Of late, quite a few balding, middle-aged men riding Harleys have been hanging around Palace Road in the vicinity of a local college. Informed sources say that these ageing Lotharios have been inspired by a recent survey claiming that bald men are sexy. Either the researchers were drumming up business for Govind Hairdressing Saloon located in the vicinity (We shave you top to bottom) or having a little fun at the expense of the follicular challenged brigade; apparently the fuel costs are inversely proportionate to the pick-ups, pun intended.
One of life's great ironies is that when the means are available, opportunities seldom present themselves. Back in my college days at Loyola, establishing a line of credit at Kutty's Café called for the persuasive skills of a Vijay Mallya. Prompt settlement of one's dues for chai-ciggies-bun-omelette at month end involved fiscal prudence of the sort that would have made Raghuraman Rajan envious. Consequently, balcony seats for the latest movie, cab fare and roses for the object of one's lust were fripperies affordable only to a select few. We had youth, virility and a thick mop of hair on our side, but precious little else. ‘ It's sweet of you to suggest a walk on Marina beach when the ambient temperature is 37 C but I thought I'd do the matinee at Regal with Dilip instead,’ cooed this fluffy number with whom I'd rather fancied my chances. Dilip travelled in an air-conditioned Premier paid for by his proud, ‘Nothing's too good for my boy’ father.

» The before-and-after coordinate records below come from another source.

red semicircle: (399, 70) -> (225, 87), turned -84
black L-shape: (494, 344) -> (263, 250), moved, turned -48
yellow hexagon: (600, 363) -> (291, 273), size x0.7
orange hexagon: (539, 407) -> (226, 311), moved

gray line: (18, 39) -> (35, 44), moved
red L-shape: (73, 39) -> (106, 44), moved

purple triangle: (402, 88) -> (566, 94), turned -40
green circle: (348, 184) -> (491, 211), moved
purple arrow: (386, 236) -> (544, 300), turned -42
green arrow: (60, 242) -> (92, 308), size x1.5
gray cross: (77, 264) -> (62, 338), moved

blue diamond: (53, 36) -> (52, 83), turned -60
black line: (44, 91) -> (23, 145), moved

Advancing years and increasing prosperity take their inevitable toll on one's physical attributes: ‘thin on top and fat in the middle’ is not quite the sort of qualities Gen Y looks for in a prospective lover. The wheels are cool, Nandi Hills beckons, but all those corporate dinners have turned that too, too solid flesh into a flabby, if amorous, mass. Gimme back my hair and the lean, muscular look of my college days but let me keep my platinum card, is likely to be the fervent mantra of the ginseng-chewing, forty-plus male well into his Indian summer. A former princely type summed it up quite succintly, ‘Shit yaar, if only I'd met these babes in my college days…’ with all the angst and frustration of missed opportunity.

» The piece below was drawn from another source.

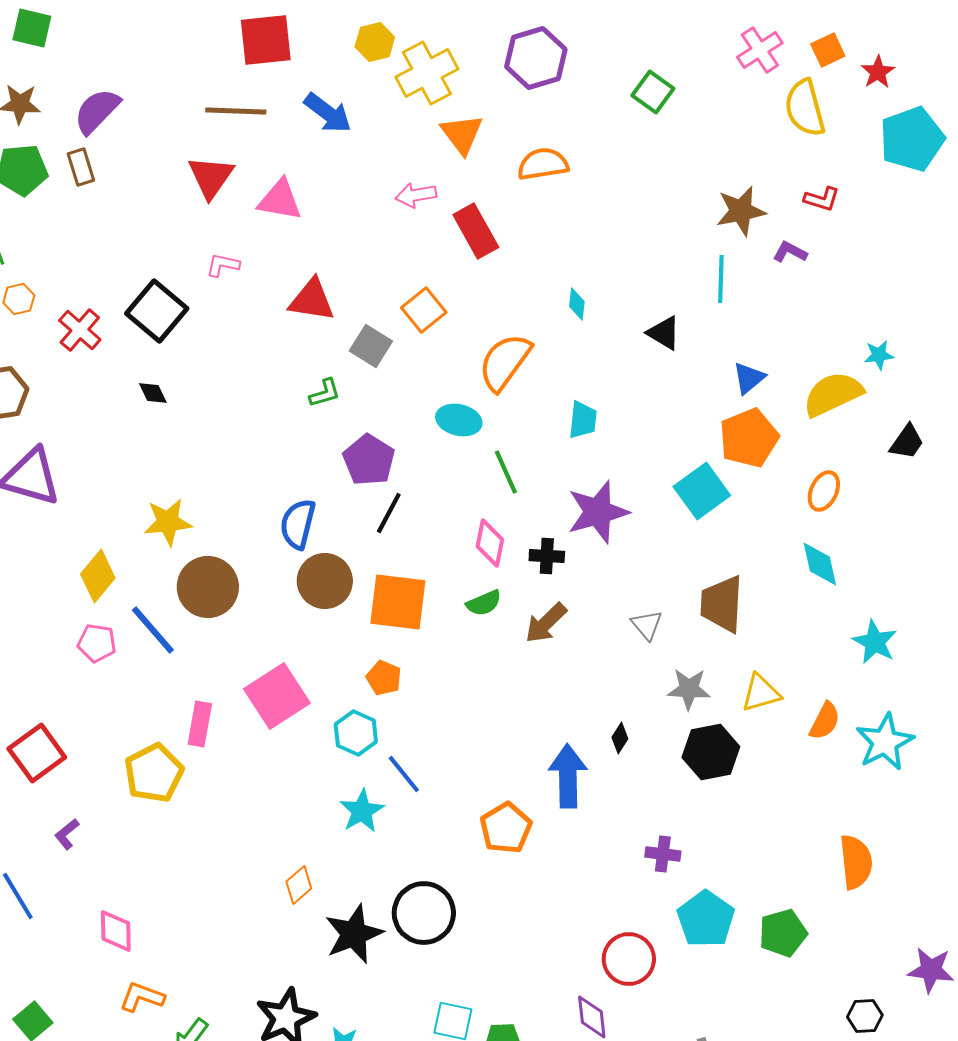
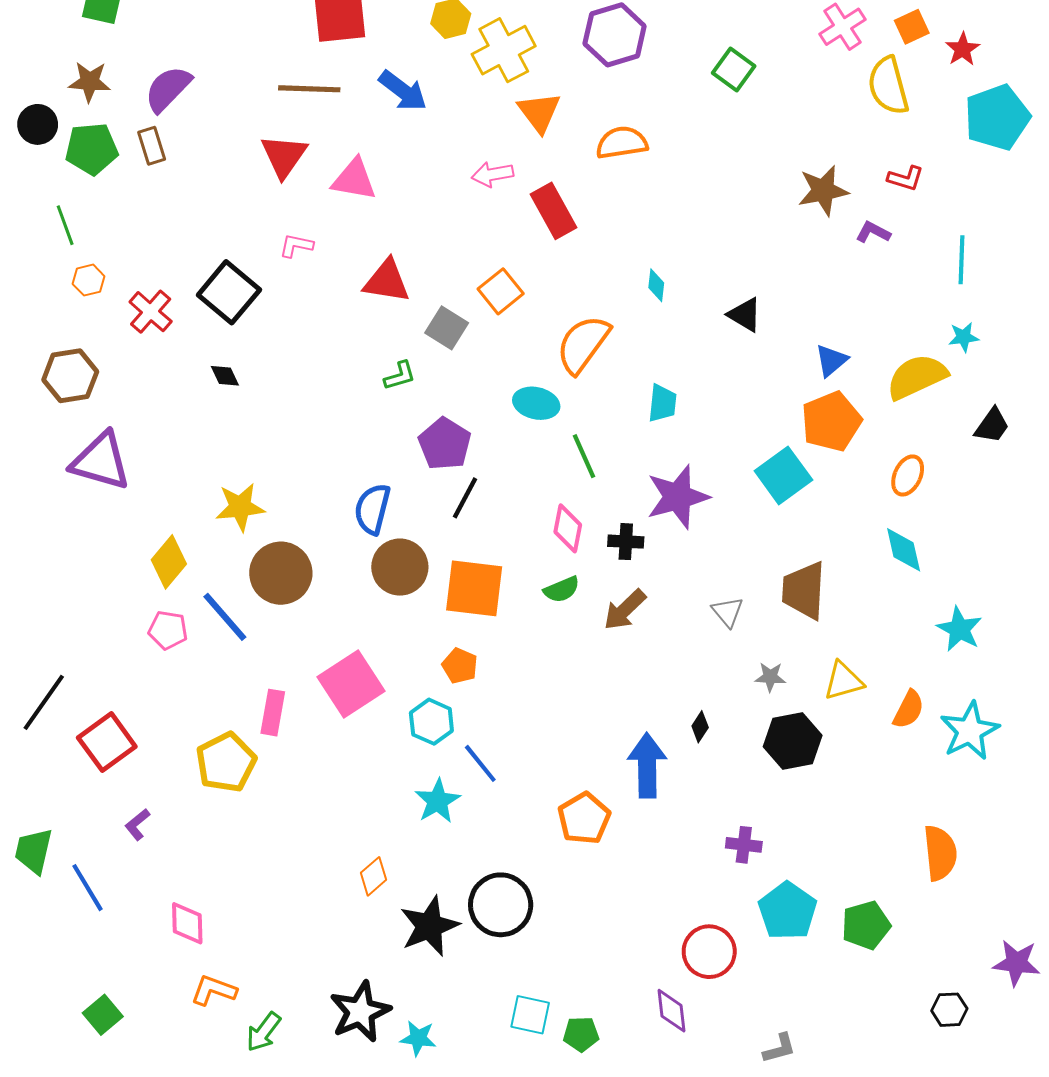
cyan line: (721, 279) -> (962, 260), moved
gray star: (689, 689) -> (770, 677), size x0.7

Getting back to the ‘Harley Factor’ it does seem as if the geek-targeted features in the glossy pages are reflecting this ‘fat bod on hot rod’ trend. ‘Meet Harmeet, aka Ham, CEO of Z-Tech. He likes to work hard and play harder. On weekends he heads for the hills on his black and yellow Harley 747, his ponytail streaming out in the breeze and ‘Smoke on the Water’ blasting on his inbuilt helmet headphones’, is a stereotypical example. Of course Harmeet would like nothing better than a Gurmeet(Gum?) riding pillion with him on these sojourns but hey, you can't have everything, right? There's got to be something primal about a Harley and a middle-aged dude, some powerful mystic connection between man and machine. Imagine all that raw, unleashed power between one’s legs, the satisfying auditory blast: va-room, when one revs her up, the casual leather-clad leg lifted over the saddle and, of course, the admiring glances from onlookers. I feel it's a great way of sublimating one's ageing anxieties: a nostalgic impule
to relive the memories of one's impetuous youth, while echoing Jagger, ‘What a drag it is getting old.” Its ok, dude, at least you've got your Harley and your PMS account.
Alert readers will remember the TV show, ‘Whose line is it anyway?’ which ends with the quick-witted participants singing an impromptu ditty to a random theme picked from a hat by the host, Drew Carey. My favourite was a Harley song done by Ryan Stiles, a beanpole of a guy with a prominent Adam's apple, who totally nailed hoedown. If memory serves me right, it went something like this:
I like to ride my Harley
I like to ride it fast,
I put my bitch on the back
And whup her in the ass,
I like to ride my Harley
I ride it in the dirt
And sometimes on a weekend I’ll wear panties and a skirt. Unprompted, the contestants would harmonise on the final line: Panties and a skiiiiiiiiiirt.